La semana pasada El País de España publicó una nota con el siguiente titular: “Las últimas 29 hectáreas que resisten del Nevado Santa Isabel”. El periodista Camilo Sánchez comienza la crónica así: “A la pequeña almohada de hielo del Nevado Santa Isabel no le queda más que un suspiro de su antigua blancura”. No es nuevo el deshielo de los nevados –y no solo en el Parque Nacional Natural Los Nevados–; lo nuevo es la rapidez con que se están derritiendo: desde hace dos años –según lo dice Jorge Luis Ceballos, ingeniero geólogo especializado en glaciares, para el artículo que cité–, se ha acelerado todavía más el descongelamiento, y la vida de abajo empieza a subir, y los musgos y los líquenes a apoderarse de las rocas como hambrientos y diminutos conquistadores verdes.
Supongo que algo de optimismo habrá que tener. Usaré una frase de Ceballos: no habrá glaciar, pero la vida continuará. Sin embargo, en Venezuela la sentencia no se conjuga en futuro sino en presente: la vida continúa hoy sin el glaciar La Corona –en el Pico Humboldt–, el último en desaparecer –hasta ahora–. Venezuela es hoy el primer país de la cordillera de los Andes que pierde sus glaciares.

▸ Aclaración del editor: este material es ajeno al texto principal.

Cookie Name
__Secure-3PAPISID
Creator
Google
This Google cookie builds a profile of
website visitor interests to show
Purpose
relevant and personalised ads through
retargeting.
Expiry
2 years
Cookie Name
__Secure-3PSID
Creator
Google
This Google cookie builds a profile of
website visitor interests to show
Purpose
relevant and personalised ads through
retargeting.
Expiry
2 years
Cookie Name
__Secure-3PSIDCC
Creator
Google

El plan de Maduro de poner un plástico para preservar el hielo fracasó: lo que a principios del siglo pasado medía 300 hectáreas, hoy mide menos de una cancha de fútbol.
La siguiente pregunta nos sigue como una sombra de espadas candentes: ¿cuánto le falta al Nevado del Ruiz para quedarse sin hielo? Lo más probable es que el descongelamiento es inexorable; lo que no sabemos a ciencia cierta es a qué velocidad, ni cuándo comenzará a acelerarse (tal y como le pasó a La Corona en Venezuela: sufrió un punto de inflexión después de 1998, cuando la tasa de pérdida de hielo aumentó más rápidamente –una metáfora involuntaria del chavismo al hacerse con el poder–).

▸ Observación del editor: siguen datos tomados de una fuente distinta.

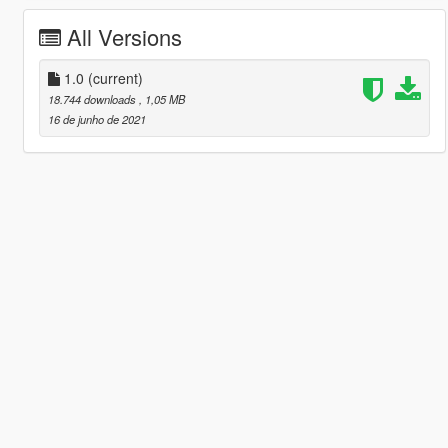
All Versions
1.0
(current)
18.744 downloads
, 1,05 MB
16 de junho de 2021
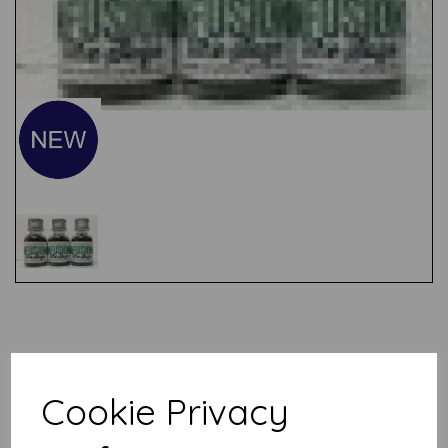
Test
Related Products
Cookie Privacy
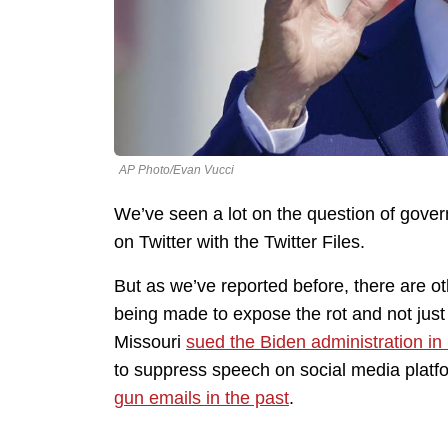
AP Photo/Evan Vucci
We’ve seen a lot on the question of gove
on Twitter with the Twitter Files.
But as we’ve reported before, there are oth
being made to expose the rot and not just 
Missouri
sued the Biden administration i
to suppress speech on social media plat
gun emails in the past
.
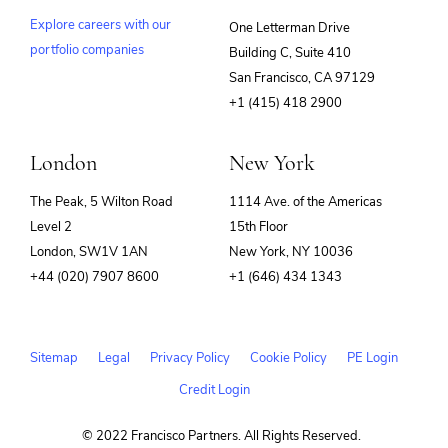
Explore careers with our
One Letterman Drive
portfolio companies
Building C, Suite 410
(opens
San Francisco, CA 97129
in
+1 (415) 418 2900
new
window)
London
New York
The Peak, 5 Wilton Road
1114 Ave. of the Americas
Level 2
15th Floor
London, SW1V 1AN
New York, NY 10036
+44 (020) 7907 8600
+1 (646) 434 1343
Sitemap
Legal
Privacy Policy
Cookie Policy
PE Login
Credit Login
© 2022 Francisco Partners. All Rights Reserved.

Mientras tanto, ¿qué estamos haciendo no solo para la preservación sino para la conciencia de lo que ahora mismo vivimos? ¿Cómo hacemos para que el Nevado del Ruiz y las demás cumbres nevadas colombianas sean parte de nuestras historias, parte real de nuestra cultura, y no meras fotografías a propósito de algún evento, de su peligrosidad inminente o de su hermosura momentánea? ¿De qué manera retener –como no sea en la nostalgia– el último suspiro de su antigua blancura? ¿Qué haremos después, cuando el hielo se vuelva agua, más allá de las lágrimas?
El pasado domingo fue el Día del Padre. Pienso que todo padre tiene algo de montaña blanca: todo padre vive como en otro tiempo, en su propio tiempo. Lo suyo es más una persistencia de la memoria, su memoria. La frialdad es un escudo que le ha dado el cielo: dentro esconde un calor profundo, incontrolable, incontrolado, que cada tanto asoma en forma de lava, de gestos, de piedras, de palabras. Aunque los diferencia algo: mientras el uno pierde canas, al otro una cumbre nevada le va poblando la cabeza.